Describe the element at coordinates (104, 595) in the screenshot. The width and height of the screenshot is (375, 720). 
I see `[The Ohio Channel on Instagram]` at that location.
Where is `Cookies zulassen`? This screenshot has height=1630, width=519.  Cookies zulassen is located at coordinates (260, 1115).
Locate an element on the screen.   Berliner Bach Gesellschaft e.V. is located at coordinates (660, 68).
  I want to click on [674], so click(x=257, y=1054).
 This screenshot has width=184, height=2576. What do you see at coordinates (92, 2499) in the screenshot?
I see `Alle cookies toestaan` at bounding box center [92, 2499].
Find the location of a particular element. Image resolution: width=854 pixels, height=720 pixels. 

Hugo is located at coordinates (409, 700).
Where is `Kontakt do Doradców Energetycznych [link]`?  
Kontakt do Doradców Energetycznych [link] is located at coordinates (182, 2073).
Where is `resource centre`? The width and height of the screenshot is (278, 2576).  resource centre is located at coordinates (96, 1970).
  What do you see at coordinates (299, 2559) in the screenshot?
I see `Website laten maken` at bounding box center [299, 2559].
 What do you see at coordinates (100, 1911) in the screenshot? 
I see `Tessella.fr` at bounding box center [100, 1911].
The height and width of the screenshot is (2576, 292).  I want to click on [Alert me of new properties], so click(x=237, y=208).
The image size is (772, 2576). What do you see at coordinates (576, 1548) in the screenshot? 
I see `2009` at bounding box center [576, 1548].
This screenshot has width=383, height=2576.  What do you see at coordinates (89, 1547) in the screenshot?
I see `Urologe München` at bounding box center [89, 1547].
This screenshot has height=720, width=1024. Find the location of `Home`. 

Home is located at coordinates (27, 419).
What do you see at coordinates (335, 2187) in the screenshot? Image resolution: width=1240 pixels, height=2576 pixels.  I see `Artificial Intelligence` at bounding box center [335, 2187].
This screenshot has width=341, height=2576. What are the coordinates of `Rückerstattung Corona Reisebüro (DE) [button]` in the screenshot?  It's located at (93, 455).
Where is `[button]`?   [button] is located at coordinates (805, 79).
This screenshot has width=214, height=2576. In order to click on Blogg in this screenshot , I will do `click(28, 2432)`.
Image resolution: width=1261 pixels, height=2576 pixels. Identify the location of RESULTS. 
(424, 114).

******************************

▶ [Exercise brief]
Word for word, restate the line that contains "This screenshot has height=720, width=1024." and each line after it, up to and including the last line of the listing; include nothing else.

▶ [Result for this exercise]
This screenshot has height=720, width=1024. Find the location of `Home`. 

Home is located at coordinates (27, 419).
What do you see at coordinates (335, 2187) in the screenshot? Image resolution: width=1240 pixels, height=2576 pixels.  I see `Artificial Intelligence` at bounding box center [335, 2187].
This screenshot has width=341, height=2576. What are the coordinates of `Rückerstattung Corona Reisebüro (DE) [button]` in the screenshot?  It's located at (93, 455).
Where is `[button]`?   [button] is located at coordinates (805, 79).
This screenshot has width=214, height=2576. In order to click on Blogg in this screenshot , I will do `click(28, 2432)`.
Image resolution: width=1261 pixels, height=2576 pixels. Identify the location of RESULTS. 
(424, 114).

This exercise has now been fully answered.